# Kroot Merc List, first attempt at 2000pts.



## DestroyerHive (Dec 22, 2009)

*HQ*

Master Shaper
- Frag Grenades
- Power Weapon
- Hyperactive Nymune Organ
= 61 pts.

Prey Shaper
- Surfoot Charm
= 70 pts.

*Troops*

Carnivore Kindred
- 1 Shaper, Eviscerator
- 1 Krootox rider
- 18 Kroot
= 232 pts.

Carnivore Kindred
- 1 Shaper, Eviscerator
- 1 Krootox rider
- 18 Kroot
= 232 pts.

Carnivore Kindred
- 1 Shaper, Eviscerator
- 1 Krootox rider
- 18 Kroot
= 232 pts.

Baggage Great Knarloc
- 2 Great Knarlocs
- 5 Goads
= 100 pts.

*Elite*

Stalker Kindred
- 1 Shaper, Eviscerator
- 9 Kroot
- Hyperactive Nymune Organ
- Ambush
= 205 pts.

Stalker Kindred
- 1 Shaper, Eviscerator
- 9 Kroot
- Hyperactive Nymune Organ
- Ambush
= 205 pts.

*Fast Attack*
Kroot Hound Pack
- 1 Shaper, Eviscerator, Hyperactive Nymune Organ
- 9 Kroot, Hyperactive Nymune Organ
- 20 Hounds
= 240 pts. (This squad goes with the Master Shaper)

Knarloc Riders
- 6 Knarlocs
= 180 pts. (This squad goes with the Prey Shaper)

*Heavy Support*

Greater Knarloc Pack
- 3 Greater Knarlocs
- Great*er* Knarlocs
= 240 pts.


Total: 1997 pts.

Basically, my strategy is to infiltrate as close to the enemy as possible, and charge foward with my Master Shaper (large squad size makes for effective multi-assaults), Greater Knarlocs, and Baggage Knarlocs.

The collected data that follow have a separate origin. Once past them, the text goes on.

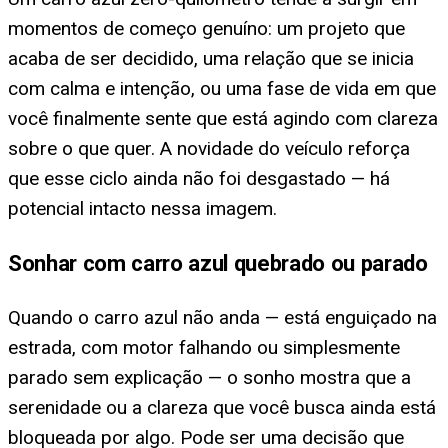
momentos de começo genuíno: um projeto que
acaba de ser decidido, uma relação que se inicia
com calma e intenção, ou uma fase de vida em que
você finalmente sente que está agindo com clareza
sobre o que quer. A novidade do veículo reforça
que esse ciclo ainda não foi desgastado — há
potencial intacto nessa imagem.
Sonhar com carro azul quebrado ou parado
Quando o carro azul não anda — está enguiçado na
estrada, com motor falhando ou simplesmente
parado sem explicação — o sonho mostra que a
serenidade ou a clareza que você busca ainda está
bloqueada por algo. Pode ser uma decisão que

The stalker Kindred will apear via Ambush, and fleet towards the nearest vehicle or squad to destroy. The Carnivore Kindred will grab objectives and lay down a hail of fire, possibly getting into close combat if necessary.

I'm not taking any Signature Evolutionary Adaptations because I would prefer quantity over quality, and if I go up against MEQ with T4 Kroot, then it'll end up being a waste of points anyway.

Thanks in advance!
DH


----------